Memling zostaje w domu. Wojewódzki konserwator zabytków w Gdańsku zdecydował, że obraz nie pojedzie na prestiżową wystawę do Włoch.
We Włoszech trwają przygotowania do wielkiej monograficznej wystawy poświęconej Memlingowi. Już wiadomo, że zabraknie na niej "Sądu Ostatecznego" z Muzeum Narodowego w Gdańsku. Tak zadecydował wojewódzki pomorski konserwator zabytków.
Według Dariusza Chmielewskiego, wojewódzkiego pomorskiego konserwatora zabytków w Gdańsku, brakuje wiarygodnej i aktualnej opinii o tym w jakim stanie jest obraz. Poprzednia powstała, gdy dzieło wypożyczano do Stanów Zjednoczonych, ale to już nieaktualne dane. Konserwator uważa, że jest zbyt mała ilość danych pozwalających precyzyjnie i jednoznacznie ocenić obecną kondycję obrazu.

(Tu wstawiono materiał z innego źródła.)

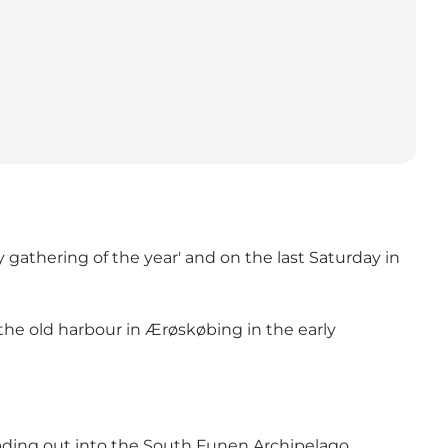
gathering of the year' and on the last Saturday in
the old harbour in Ærøskøbing in the early
ading out into the South Funen Archipelago.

"Wielka szansa. Ryzyko jest zawsze"
Wiadomo, że na wypożyczenie swoich obrazów zgodziły się muzea z Ameryki oraz z zachodniej Europy. Zanim Chmielewski podjął decyzję poprosił o opinię czterech ekspertów: prof. Bogumiłę Rouba, dr Aleksandrę Hola, Aleksandrę Sobczyk oraz prof. dr hab. Antoniego Ziembę.

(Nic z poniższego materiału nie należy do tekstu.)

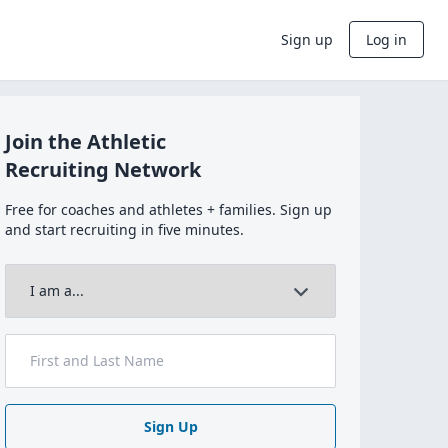
Sign up
Log in
Join the Athletic
Recruiting Network
Free for coaches and athletes + families. Sign up
and start recruiting in five minutes.
Sign Up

Komisja sprawdzała czy arcydzieło Memlinga może odbyć podróż. Oceniała także, które elementy obrazu wymagają szczególnego zabezpieczenia.

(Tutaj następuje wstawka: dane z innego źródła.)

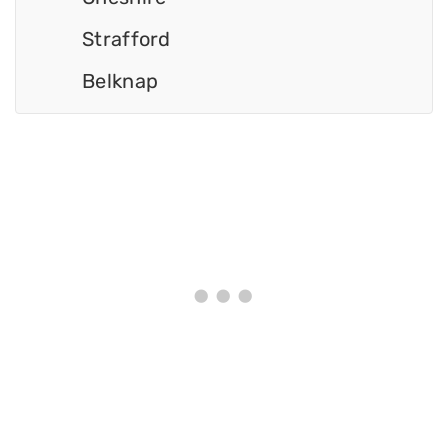
Strafford
Belknap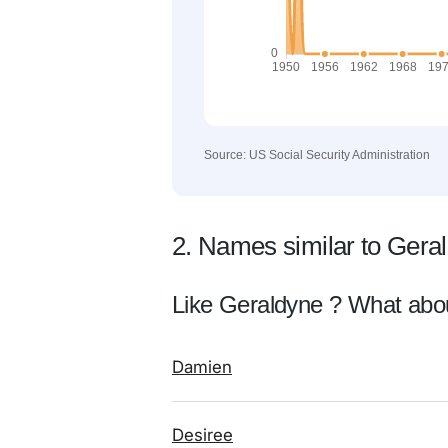
Source: US Social Security Administration
2. Names similar to Gera
Like Geraldyne ? What abo
Damien
Desiree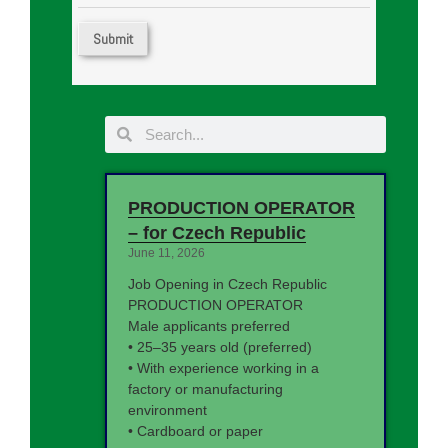
PRODUCTION OPERATOR
– for Czech Republic
June 11, 2026
Job Opening in Czech Republic
PRODUCTION OPERATOR
Male applicants preferred
• 25–35 years old (preferred)
• With experience working in a
factory or manufacturing
environment
• Cardboard or paper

Ich głosy rozłożyły się równo – dwoje było za i dwoje przeciw. Jak twierdzi prof. Antoni Ziemba, historyk sztuki i muzealnik, wystawa we Włoszech to tak prestiżowe wydarzenie i okazja do promocji samego dzieła jak i Gdańska, że nie powinno na niej zabraknąć "Sądu Ostatecznego".
- Oczywiście takie dzieła powinny podróżować tylko w wyjątkowych sytuacjach, ale to jest właśnie taka okazja. To coś więcej niż międzynarodowe wydarzenie. Moim zdaniem obraz powinien pojechać do Włoch. Nie widzę żadnych przeszkód, a ryzyko jest zawsze. Wszystko jest kwestią interpretacji – mówi prof. Ziemba.
Gra niewarta świeczki?
Połowa ekspertów była przeciwna przewożeniu obrazu. Ich obawy miały dotyczyć przede wszystkim transportu. - Uważam, że „Sąd Ostateczny” nie powinien opuszczać sali wystawowej w Narodowym Muzeum w Gdańsku. Korzyści płynące z udziału w wystawie we Włoszech tracą swoją moc w porównaniu z zagrożeniami stwarzanymi przez transport i ekspozycję w odmiennych niż dotychczasowe warunkach – pisze Sobczyk w swojej opinii.
Badaczka zwraca uwagę, że w Polsce są tylko dwa bezcenne dzieła malarstwa dawnego – „Sąd Ostateczny” Hansa Memlinga jest jednym z nich.
Najlepsze dzieło Memlinga
"Sąd Ostateczny" został namalowany przez Hansa Memlinga przed 1471 r. i uważany jest za najlepsze jego dzieło. Malarz pochodził z Dolnej Nadrenii, prawie 30 lat swojego twórczego życia spędził w Brugii. Obraz w formie tryptyku jest jedynym dziełem niderlandzkiego twórcy w polskich zbiorach muzealnych.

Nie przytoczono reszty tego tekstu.